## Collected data
┄┄┄┄┄┄
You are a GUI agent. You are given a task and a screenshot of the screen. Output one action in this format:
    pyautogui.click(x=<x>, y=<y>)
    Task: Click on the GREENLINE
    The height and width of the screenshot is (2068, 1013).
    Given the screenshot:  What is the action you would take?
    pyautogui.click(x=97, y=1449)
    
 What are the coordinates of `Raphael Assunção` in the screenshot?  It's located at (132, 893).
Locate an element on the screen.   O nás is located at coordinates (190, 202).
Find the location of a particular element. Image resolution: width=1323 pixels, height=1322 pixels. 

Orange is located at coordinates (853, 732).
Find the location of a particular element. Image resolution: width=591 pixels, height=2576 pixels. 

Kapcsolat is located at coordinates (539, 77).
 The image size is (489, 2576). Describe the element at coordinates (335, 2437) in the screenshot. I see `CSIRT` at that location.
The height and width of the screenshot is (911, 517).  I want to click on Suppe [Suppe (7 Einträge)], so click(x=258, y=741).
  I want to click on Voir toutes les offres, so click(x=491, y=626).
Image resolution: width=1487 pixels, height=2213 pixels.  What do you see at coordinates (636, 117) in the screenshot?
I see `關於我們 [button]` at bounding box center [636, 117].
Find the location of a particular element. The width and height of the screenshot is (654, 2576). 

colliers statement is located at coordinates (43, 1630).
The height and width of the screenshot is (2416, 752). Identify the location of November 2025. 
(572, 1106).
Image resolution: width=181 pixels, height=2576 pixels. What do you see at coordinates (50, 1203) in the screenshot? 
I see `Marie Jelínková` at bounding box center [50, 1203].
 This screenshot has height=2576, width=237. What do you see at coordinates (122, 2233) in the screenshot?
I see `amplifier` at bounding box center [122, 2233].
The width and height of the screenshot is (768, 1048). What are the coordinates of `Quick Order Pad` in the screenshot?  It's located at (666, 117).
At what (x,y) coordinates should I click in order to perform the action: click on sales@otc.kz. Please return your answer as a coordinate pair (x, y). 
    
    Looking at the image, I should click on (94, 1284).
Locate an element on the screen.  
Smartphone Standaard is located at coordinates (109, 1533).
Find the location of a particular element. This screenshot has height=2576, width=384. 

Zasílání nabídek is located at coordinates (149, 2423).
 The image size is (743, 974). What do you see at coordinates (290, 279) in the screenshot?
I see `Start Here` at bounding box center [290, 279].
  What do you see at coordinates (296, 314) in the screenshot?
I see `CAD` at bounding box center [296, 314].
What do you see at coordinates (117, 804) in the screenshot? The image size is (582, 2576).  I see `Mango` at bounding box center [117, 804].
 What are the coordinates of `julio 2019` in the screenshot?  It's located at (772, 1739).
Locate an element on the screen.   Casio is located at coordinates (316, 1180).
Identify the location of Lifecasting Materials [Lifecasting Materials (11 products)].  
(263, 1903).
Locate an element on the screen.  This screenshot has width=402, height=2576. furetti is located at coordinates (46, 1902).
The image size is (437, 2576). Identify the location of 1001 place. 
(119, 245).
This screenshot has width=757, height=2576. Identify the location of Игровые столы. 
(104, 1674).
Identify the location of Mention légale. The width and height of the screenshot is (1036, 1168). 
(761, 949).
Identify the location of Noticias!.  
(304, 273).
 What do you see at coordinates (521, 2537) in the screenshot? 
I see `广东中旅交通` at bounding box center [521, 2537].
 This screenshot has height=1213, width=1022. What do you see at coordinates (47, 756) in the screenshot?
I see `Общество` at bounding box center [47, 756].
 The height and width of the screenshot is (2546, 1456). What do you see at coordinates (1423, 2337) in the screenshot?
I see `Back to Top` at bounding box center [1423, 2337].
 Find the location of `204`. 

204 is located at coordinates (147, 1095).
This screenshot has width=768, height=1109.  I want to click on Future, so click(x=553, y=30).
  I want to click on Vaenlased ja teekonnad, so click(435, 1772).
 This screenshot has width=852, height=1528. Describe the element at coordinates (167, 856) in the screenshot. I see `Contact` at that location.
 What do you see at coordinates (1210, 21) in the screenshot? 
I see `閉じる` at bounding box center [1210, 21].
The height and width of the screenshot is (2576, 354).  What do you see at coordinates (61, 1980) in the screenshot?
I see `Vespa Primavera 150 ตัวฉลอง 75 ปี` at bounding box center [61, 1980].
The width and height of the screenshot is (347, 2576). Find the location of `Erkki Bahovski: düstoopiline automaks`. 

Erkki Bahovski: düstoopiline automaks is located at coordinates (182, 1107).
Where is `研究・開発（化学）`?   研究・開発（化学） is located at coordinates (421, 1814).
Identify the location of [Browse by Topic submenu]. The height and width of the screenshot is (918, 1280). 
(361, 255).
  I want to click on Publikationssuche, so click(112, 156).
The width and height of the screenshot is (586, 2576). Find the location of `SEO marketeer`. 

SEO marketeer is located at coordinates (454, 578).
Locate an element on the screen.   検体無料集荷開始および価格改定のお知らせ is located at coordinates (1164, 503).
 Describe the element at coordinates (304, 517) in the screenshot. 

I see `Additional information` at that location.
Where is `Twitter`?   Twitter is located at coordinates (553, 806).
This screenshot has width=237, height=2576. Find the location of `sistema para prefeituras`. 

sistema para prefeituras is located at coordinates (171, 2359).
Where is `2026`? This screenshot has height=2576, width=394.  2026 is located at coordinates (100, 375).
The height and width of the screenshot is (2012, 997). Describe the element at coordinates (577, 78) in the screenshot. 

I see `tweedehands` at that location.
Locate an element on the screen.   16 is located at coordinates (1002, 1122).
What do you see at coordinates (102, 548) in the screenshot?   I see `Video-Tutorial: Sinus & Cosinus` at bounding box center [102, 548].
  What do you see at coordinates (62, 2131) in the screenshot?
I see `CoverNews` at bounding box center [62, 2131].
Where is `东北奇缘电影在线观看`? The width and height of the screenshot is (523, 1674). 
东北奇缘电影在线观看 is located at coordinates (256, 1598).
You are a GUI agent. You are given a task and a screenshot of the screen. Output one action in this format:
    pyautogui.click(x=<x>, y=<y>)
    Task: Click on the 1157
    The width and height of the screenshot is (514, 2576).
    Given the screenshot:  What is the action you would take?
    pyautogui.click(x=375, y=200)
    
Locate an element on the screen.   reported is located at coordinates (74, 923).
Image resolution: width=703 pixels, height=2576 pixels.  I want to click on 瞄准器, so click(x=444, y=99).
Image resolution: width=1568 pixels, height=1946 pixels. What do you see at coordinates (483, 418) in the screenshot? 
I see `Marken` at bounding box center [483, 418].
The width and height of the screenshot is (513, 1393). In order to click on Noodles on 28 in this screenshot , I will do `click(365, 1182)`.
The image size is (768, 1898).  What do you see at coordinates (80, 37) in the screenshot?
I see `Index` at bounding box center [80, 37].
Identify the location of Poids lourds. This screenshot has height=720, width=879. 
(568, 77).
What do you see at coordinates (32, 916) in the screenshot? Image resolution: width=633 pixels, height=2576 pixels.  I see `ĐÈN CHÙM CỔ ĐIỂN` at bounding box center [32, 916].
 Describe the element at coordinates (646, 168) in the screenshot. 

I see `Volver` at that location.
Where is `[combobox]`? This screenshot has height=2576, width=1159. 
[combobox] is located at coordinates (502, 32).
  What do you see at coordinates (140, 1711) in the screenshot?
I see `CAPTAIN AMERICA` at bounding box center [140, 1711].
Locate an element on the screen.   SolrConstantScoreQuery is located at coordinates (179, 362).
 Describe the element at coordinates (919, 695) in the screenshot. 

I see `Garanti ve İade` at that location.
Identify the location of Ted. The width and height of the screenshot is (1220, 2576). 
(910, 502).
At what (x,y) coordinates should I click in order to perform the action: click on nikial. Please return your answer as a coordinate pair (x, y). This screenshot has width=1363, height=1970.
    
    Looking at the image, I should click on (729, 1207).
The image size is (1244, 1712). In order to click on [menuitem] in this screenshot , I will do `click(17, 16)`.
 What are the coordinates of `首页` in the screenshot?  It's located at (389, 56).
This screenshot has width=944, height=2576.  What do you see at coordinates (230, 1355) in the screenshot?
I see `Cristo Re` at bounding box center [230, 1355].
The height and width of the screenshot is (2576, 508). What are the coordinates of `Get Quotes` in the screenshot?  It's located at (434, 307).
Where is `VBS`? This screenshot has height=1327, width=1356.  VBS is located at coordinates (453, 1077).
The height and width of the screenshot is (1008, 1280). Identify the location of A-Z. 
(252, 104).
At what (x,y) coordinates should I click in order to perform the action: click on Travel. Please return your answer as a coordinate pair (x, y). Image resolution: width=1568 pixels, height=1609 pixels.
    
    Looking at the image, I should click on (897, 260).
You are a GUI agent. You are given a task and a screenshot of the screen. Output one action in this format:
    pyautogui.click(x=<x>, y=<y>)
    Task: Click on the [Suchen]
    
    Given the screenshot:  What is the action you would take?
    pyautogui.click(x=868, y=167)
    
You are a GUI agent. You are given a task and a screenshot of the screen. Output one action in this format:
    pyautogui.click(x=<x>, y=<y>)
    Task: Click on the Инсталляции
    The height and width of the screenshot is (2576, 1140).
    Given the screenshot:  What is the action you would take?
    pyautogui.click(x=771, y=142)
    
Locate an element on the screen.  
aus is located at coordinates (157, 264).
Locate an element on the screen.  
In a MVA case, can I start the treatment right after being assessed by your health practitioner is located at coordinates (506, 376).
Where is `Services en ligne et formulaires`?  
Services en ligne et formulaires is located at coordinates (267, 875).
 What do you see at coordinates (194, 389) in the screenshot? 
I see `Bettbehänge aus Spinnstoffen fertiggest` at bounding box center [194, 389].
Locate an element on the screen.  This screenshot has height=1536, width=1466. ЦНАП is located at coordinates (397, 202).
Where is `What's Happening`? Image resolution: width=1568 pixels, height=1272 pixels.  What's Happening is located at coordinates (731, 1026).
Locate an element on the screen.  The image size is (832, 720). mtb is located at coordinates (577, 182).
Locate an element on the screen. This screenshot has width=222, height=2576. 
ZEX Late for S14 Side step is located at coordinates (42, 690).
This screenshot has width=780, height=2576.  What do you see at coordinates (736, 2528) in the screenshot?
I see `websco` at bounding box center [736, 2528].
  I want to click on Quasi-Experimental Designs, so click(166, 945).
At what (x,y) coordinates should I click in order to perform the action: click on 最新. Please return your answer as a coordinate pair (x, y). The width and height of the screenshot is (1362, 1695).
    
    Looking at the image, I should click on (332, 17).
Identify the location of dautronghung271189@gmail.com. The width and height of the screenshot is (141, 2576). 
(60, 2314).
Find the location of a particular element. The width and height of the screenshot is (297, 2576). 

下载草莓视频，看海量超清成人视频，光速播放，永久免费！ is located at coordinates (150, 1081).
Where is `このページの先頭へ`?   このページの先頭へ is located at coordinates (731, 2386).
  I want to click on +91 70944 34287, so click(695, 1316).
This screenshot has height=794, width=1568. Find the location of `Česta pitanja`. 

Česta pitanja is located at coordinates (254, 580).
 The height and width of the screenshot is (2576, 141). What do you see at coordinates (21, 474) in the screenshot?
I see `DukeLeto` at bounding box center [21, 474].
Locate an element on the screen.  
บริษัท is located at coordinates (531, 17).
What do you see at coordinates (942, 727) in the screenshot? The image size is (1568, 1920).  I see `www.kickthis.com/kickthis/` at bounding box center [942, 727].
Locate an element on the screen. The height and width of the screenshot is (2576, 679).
┄┄┄┄┄┄
## DESCRIPTION OF THE TASK
Retype exactly the lines from the one containing "is (297, 2576)." through the end of the data. Add nothing.

## TASK ANSWER
Find the location of a particular element. The width and height of the screenshot is (297, 2576). 

下载草莓视频，看海量超清成人视频，光速播放，永久免费！ is located at coordinates (150, 1081).
Where is `このページの先頭へ`?   このページの先頭へ is located at coordinates (731, 2386).
  I want to click on +91 70944 34287, so click(695, 1316).
This screenshot has height=794, width=1568. Find the location of `Česta pitanja`. 

Česta pitanja is located at coordinates (254, 580).
 The height and width of the screenshot is (2576, 141). What do you see at coordinates (21, 474) in the screenshot?
I see `DukeLeto` at bounding box center [21, 474].
Locate an element on the screen.  
บริษัท is located at coordinates (531, 17).
What do you see at coordinates (942, 727) in the screenshot? The image size is (1568, 1920).  I see `www.kickthis.com/kickthis/` at bounding box center [942, 727].
Locate an element on the screen. The height and width of the screenshot is (2576, 679).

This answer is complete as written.